[Stored data entries]
--*--
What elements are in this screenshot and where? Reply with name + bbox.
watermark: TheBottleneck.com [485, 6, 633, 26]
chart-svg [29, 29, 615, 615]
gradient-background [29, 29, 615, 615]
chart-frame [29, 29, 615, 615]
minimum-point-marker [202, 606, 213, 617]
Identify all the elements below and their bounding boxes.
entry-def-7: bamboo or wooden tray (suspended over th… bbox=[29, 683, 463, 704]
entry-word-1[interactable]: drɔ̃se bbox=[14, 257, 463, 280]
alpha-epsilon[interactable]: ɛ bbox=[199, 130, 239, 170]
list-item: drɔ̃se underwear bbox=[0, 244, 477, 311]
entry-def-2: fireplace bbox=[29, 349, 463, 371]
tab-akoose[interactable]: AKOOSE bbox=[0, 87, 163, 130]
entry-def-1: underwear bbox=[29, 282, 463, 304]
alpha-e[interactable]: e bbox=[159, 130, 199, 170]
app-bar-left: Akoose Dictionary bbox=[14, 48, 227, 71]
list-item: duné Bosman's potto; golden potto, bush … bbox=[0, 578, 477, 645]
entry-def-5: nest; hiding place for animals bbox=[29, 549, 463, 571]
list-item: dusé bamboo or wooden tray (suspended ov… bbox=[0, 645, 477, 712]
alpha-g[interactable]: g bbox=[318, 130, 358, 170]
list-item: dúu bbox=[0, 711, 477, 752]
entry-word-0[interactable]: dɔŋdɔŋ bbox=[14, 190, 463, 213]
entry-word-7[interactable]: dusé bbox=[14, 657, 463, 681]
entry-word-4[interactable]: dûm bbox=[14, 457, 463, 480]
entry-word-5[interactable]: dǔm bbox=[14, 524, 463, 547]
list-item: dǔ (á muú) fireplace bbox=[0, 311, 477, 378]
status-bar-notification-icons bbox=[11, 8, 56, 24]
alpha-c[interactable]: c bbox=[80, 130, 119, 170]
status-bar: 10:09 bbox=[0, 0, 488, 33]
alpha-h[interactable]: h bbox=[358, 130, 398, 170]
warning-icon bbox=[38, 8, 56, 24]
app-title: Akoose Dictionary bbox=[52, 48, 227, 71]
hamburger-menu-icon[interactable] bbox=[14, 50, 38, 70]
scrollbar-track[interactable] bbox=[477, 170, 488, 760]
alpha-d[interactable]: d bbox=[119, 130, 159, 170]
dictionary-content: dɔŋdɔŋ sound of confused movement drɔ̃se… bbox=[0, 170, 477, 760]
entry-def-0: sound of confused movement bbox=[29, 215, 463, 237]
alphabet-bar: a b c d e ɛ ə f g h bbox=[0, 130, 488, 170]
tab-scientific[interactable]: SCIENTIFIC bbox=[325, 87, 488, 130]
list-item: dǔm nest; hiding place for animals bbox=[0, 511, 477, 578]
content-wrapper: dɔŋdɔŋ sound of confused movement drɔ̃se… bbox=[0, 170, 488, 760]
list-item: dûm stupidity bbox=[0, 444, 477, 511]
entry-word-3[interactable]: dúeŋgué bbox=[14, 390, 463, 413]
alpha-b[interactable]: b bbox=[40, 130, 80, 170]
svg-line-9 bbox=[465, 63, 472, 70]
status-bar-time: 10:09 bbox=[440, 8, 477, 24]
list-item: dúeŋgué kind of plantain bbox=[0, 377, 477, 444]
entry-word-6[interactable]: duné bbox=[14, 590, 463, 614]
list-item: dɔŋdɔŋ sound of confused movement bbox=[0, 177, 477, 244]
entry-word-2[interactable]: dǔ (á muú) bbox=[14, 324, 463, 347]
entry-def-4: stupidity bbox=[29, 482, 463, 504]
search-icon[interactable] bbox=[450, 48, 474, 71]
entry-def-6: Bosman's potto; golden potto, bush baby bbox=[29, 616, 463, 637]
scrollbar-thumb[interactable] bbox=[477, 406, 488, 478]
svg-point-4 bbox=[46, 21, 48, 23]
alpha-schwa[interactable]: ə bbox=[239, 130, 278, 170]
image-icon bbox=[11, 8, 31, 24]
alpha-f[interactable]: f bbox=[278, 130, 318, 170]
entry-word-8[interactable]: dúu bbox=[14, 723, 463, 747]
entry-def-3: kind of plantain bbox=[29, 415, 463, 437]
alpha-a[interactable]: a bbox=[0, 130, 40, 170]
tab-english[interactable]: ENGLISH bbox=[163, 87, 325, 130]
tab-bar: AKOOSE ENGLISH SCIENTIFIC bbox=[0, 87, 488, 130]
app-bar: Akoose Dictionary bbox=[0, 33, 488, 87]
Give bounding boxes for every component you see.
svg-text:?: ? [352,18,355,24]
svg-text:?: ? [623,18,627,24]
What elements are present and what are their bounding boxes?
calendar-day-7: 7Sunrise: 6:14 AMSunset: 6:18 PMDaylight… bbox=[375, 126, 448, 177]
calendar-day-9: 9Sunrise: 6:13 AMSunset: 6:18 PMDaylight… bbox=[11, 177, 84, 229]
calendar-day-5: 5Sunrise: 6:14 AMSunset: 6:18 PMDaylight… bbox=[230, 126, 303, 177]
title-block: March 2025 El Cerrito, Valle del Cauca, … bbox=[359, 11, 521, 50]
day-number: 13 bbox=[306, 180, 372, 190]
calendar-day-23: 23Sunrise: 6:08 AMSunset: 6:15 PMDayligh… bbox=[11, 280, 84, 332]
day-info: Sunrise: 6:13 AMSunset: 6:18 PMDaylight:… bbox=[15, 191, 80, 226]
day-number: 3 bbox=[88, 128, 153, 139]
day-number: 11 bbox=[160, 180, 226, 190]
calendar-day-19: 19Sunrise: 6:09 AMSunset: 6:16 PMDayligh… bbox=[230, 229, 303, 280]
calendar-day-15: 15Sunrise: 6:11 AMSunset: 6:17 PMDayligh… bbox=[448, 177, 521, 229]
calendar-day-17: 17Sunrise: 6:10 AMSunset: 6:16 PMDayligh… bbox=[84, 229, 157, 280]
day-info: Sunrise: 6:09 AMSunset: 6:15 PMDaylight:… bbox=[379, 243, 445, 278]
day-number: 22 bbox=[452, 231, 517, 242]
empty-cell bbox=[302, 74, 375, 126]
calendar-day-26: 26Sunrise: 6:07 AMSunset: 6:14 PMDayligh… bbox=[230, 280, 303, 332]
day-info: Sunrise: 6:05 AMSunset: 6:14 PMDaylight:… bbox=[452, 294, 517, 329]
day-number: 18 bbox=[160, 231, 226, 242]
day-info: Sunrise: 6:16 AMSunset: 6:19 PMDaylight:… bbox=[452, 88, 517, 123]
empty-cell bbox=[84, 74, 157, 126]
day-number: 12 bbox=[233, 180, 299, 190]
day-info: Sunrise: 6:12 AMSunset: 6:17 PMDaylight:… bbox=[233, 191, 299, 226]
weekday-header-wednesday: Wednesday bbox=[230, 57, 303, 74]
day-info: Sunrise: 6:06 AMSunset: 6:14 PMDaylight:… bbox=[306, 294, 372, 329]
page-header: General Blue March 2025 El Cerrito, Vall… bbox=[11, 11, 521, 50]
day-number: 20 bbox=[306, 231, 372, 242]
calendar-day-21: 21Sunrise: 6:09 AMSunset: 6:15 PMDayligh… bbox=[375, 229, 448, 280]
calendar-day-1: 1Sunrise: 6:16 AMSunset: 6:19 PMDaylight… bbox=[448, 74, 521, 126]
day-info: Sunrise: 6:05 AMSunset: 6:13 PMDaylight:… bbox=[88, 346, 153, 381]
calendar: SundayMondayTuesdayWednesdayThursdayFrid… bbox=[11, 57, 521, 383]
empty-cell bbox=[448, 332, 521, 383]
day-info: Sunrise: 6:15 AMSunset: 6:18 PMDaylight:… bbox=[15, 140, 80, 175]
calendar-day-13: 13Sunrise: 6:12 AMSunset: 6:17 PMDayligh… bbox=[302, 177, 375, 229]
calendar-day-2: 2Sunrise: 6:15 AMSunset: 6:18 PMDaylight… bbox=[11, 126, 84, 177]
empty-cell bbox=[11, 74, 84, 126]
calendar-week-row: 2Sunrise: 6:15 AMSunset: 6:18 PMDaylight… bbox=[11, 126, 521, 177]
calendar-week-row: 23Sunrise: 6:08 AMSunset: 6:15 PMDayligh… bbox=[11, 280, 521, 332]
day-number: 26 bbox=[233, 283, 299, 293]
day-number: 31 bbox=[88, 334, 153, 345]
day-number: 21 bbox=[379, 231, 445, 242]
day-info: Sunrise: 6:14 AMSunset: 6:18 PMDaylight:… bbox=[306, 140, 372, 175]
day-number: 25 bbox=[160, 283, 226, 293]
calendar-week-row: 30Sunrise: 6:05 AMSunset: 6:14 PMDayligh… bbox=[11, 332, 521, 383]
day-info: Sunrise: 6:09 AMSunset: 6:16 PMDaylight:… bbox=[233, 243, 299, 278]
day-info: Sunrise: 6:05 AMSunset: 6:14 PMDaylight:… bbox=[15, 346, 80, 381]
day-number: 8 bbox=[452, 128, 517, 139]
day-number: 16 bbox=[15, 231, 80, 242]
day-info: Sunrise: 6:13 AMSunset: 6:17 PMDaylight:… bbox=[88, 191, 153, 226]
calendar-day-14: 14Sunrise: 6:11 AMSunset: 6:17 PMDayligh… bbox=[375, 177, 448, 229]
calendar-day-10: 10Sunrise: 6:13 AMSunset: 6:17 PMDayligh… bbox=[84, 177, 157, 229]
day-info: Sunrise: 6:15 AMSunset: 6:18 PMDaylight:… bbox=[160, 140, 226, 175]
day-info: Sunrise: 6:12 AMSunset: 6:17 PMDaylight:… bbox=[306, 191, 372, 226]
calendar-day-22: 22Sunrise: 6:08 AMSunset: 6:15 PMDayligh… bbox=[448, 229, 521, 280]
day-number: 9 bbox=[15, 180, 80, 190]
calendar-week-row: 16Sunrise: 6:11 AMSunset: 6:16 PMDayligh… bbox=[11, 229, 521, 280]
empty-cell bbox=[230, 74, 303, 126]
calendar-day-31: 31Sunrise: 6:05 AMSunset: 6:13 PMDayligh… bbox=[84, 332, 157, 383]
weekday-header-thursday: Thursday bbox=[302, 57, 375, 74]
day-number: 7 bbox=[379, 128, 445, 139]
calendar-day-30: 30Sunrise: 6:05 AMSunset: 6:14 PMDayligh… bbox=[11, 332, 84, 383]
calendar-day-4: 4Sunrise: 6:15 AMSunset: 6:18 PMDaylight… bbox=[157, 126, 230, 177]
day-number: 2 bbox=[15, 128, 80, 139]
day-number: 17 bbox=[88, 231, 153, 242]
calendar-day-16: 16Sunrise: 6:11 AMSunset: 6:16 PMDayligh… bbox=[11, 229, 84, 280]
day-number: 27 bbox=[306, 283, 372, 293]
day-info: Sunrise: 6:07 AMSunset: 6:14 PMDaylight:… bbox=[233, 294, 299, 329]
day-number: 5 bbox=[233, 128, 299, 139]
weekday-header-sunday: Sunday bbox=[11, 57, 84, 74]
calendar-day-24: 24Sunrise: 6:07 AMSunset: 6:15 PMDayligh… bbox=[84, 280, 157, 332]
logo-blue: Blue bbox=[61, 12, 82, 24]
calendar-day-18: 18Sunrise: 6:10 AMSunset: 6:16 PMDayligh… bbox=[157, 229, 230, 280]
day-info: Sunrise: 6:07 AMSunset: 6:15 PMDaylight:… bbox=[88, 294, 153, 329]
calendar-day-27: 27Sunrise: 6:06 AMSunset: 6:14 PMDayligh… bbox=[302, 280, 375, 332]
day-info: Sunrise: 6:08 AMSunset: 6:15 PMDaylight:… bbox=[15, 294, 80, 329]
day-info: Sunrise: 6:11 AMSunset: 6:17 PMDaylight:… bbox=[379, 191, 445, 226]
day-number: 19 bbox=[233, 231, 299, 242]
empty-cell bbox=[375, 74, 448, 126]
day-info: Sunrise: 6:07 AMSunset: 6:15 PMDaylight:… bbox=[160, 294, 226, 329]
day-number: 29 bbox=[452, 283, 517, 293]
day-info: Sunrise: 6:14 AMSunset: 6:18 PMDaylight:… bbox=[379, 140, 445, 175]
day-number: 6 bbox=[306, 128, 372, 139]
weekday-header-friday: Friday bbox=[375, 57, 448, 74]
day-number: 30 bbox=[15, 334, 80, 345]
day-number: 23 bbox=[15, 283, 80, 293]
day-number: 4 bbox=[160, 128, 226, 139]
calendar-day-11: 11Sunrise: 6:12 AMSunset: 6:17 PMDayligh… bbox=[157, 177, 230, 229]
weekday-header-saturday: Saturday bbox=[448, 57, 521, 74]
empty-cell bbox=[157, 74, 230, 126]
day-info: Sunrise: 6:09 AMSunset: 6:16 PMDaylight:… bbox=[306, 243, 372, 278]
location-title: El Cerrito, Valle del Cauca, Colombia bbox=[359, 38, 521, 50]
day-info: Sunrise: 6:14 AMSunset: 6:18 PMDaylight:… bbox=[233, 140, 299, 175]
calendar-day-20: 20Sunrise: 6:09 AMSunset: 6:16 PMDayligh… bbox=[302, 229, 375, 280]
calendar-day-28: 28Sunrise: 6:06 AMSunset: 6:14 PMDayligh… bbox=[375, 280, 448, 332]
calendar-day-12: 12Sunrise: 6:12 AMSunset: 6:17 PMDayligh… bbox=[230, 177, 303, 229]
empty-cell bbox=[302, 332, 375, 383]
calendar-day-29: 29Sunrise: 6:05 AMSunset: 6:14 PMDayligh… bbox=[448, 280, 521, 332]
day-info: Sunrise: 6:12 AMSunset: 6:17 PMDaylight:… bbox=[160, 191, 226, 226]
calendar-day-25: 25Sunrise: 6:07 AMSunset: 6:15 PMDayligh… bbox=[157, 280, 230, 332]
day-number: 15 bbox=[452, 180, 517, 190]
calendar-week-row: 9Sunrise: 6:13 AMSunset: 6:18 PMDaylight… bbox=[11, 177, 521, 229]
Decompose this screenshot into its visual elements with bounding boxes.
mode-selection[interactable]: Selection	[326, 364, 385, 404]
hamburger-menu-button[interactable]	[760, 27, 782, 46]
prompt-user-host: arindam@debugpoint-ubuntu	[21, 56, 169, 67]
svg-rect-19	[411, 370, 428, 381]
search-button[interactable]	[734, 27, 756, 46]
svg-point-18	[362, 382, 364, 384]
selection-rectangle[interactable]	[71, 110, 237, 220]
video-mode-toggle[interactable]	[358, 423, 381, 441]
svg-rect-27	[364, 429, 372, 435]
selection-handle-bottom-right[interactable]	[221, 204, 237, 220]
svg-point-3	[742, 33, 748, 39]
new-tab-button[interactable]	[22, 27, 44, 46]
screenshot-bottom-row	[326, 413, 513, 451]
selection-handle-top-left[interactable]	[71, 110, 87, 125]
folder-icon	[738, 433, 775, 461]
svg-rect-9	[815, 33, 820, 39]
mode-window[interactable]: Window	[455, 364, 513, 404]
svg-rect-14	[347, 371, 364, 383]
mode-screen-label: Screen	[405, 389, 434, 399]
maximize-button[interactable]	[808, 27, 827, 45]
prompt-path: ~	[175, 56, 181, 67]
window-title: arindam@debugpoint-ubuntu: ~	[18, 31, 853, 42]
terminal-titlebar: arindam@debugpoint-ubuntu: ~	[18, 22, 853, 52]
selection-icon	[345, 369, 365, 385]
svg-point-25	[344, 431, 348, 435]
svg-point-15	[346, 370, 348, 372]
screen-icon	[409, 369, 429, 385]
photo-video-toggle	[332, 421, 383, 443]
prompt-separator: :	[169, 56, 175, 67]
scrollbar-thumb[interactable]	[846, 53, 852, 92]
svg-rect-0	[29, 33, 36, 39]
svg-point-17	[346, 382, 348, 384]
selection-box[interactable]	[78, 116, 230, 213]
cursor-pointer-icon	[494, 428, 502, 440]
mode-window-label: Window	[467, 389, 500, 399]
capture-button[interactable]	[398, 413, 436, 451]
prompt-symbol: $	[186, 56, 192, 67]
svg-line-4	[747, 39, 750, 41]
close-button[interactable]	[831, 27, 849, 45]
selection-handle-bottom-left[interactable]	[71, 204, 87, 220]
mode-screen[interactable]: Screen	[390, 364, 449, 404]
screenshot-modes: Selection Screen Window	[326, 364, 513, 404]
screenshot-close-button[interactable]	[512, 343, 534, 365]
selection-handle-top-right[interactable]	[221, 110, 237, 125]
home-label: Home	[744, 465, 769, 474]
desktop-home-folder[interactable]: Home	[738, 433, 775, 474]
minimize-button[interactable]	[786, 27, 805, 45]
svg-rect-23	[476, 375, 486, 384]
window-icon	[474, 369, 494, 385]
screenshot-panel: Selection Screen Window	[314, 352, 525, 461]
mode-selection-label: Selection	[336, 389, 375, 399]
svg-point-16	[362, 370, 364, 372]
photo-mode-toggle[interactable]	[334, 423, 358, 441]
--*--
* **AIM OF THE TASK**
Copy out each line of the entries that holds "search".

* **WRITTEN SOLUTION**
search-icon[interactable] bbox=[450, 48, 474, 71]
search-button[interactable]	[734, 27, 756, 46]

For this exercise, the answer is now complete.